Other investigators attempting to unveil the viability of CEE as an ergogenic aid in humans (Child & Tallon, 2007; Spillane et al., 2009; Velema & de Ronde, 2011) have concluded that CEE supplementation results only in large increases in serum CRN levels. Given the rate of hydrolysis observed with CEE at neutral pH, the methods used to collect, store, and analyze clinical samples would certainly result in conversion of any intact CEE to CRN. It is interesting to note that despite this, the effects of CEE on muscle performance were similar to that observed in the CRT monohydrate supplementation group (Spillane et al., 2009). This suggests that CEE may be present in various cellular compartments, or that CRN may have unanticipated physiological or pharmacological effects. In support of this, recent findings demonstrate that both CRT and CRN decrease expression of toll-like receptors in macrophages whereas CEE increases expression of toll-like receptors (Leland, McDonald, & Drescher, 2011).
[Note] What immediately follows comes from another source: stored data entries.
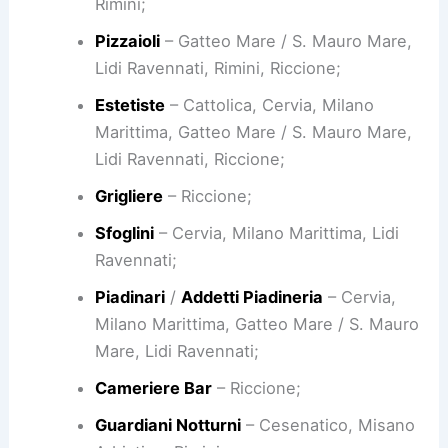
Rimini;
Pizzaioli
– Gatteo Mare / S. Mauro Mare,
Lidi Ravennati, Rimini, Riccione;
Estetiste
– Cattolica, Cervia, Milano
Marittima, Gatteo Mare / S. Mauro Mare,
Lidi Ravennati, Riccione;
Grigliere
– Riccione;
Sfoglini
– Cervia, Milano Marittima, Lidi
Ravennati;
Piadinari
/
Addetti Piadineria
– Cervia,
Milano Marittima, Gatteo Mare / S. Mauro
Mare, Lidi Ravennati;
Cameriere Bar
– Riccione;
Guardiani Notturni
– Cesenatico, Misano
Given the instability of CEE in the bloodstream at neutral pH, the rate at which CEE partitions from the bloodstream into the more favorable cellular lipid environment of the tissue for activation (hydrolysis) and utilization is critical to the unique attributes of CEE as a dietary supplement. However, because CEE is sufficiently stable in the pH range of the gastrointestinal tract, it is likely that the rate and extent of absorption as well as the ultimate fate of intact CEE has been underestimated. Further studies are needed to elucidate this process and to characterize the complete in vivo pharmacokinetic profile of CEE using human dosing of isotopically labeled CEE. However, the present findings suggest a potential improvement in CEE absorption in the GI tract compared to CRT alone.
Acknowledgments
We thank Dr. Eric C. Johnson of Bruker Biospin Corporation for his helpful suggestions in pulse programming the psuedo 2D kinetic NMR sequence.
This work was supported in part by UNeMed and Public Health Service Grant R43-AT1145.
The Nebraska Research Initiative provided the funds to purchase the Bruker Avance III 400 MHz NMR spectrometer.
Footnotes
Declaration of interest: The authors report no conflicts of interest. The authors alone are responsible for the content and writing of this paper.